I doubt washing a shirt will remove the chemical treatment. If it did peaple would probably notice and return the shirt. The chemical is applied by the manufacture with the expectation it will last and stay effective. If it doesn't they would demand a refund from the manufacture of the chemical and that manufacture of that chemical would quickly make changes to make it last longer.Sep 2, 2013 at 9:03 pm #2021174
You're probably right (on average) Steven. I was speaking more theoretically on that one, but it also probably depends on what kind of chemical finish we are talking about. For example, it's been talked about before that some lesser quality DWR finishes can almost completely wash off in just one prolonged and intense, torrential rain type scenario. If that is the case, imagine what a combo of hot water and detergent can do in a washer, especially if done multiple times. Almost all the tech type clothes i've seen (the ones with some kind of chemical finish) say, wash in cool to warm water, with non harsh detergent or preferably a non detergent, but mild soap based cleaner. There are probably reasons why for those specifications and warnings, to cover their butts legally if people don't do it the right way and complain when it's partially worn off or worse.Sep 2, 2013 at 9:15 pm #2021181
I'm not too worried about finding sun shirts that lack bug chemicals. I only mention it because some folks would recommend them if I didn't. I did make the mistake of buying one without checking, though. It said the bug stuff lasted 100 washes (or something like that). I returned it, rather than wash it 100 times before wearing.

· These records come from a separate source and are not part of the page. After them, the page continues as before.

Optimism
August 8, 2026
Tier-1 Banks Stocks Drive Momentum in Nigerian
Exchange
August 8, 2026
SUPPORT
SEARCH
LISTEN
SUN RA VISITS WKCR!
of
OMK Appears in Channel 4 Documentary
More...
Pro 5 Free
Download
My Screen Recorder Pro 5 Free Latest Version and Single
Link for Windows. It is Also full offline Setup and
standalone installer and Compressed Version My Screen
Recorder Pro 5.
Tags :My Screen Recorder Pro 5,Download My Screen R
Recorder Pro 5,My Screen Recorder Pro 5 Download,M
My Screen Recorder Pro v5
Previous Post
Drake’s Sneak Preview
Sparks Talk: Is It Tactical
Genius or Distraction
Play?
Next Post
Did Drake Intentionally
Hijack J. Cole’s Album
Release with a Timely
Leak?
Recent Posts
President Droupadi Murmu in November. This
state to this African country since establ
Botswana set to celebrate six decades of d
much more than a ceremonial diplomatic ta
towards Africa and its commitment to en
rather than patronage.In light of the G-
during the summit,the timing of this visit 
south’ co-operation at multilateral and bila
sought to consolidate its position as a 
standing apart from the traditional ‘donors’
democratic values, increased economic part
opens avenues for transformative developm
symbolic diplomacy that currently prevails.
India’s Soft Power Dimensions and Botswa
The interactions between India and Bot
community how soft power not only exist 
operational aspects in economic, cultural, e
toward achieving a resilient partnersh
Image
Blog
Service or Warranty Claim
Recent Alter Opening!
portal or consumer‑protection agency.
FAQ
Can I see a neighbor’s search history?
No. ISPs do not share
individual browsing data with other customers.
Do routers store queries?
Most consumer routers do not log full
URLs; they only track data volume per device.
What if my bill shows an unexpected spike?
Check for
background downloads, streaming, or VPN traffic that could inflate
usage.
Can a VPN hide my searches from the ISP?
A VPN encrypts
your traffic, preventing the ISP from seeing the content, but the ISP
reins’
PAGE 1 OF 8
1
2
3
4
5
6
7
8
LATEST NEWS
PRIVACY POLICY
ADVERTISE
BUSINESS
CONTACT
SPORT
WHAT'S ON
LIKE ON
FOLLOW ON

As it is, I'm more interested in wind shirts. Sun shirts tend to be pretty heavy (although if someone mentions a sun shirt that is light, I'm all ears and am curious about the numbers). Wind shirts tend to be light, but clammy. So, basically, the lightest sun shirt or the most breathable wind shirt might be a good compromise.
As I said, some good ideas so far.Sep 2, 2013 at 9:17 pm #2021183
Is the Squamish more breathable than the old Houdini? I assume it is bug proof, but has anyone used it for that (or have a guess)?Sep 2, 2013 at 9:52 pm #2021194
Nick GatelBPL Member
@ngatelLocale: Southern California
I have an older Houdini and it is too hot to hike in when the wind quits blowing on trips where it is warm enough for insects to be an irritant. But I never wear it without some sort of base layer. Last week I was hiking in shorts and a REI OXT t-shirt (not sure what fabrics the T is made from). It was 50F out and the wind picked up while I was hiking on a ridge and I needed the windshirt. When I dropped down below tree line the wind was no longer a factor and I had to take the windshirt off.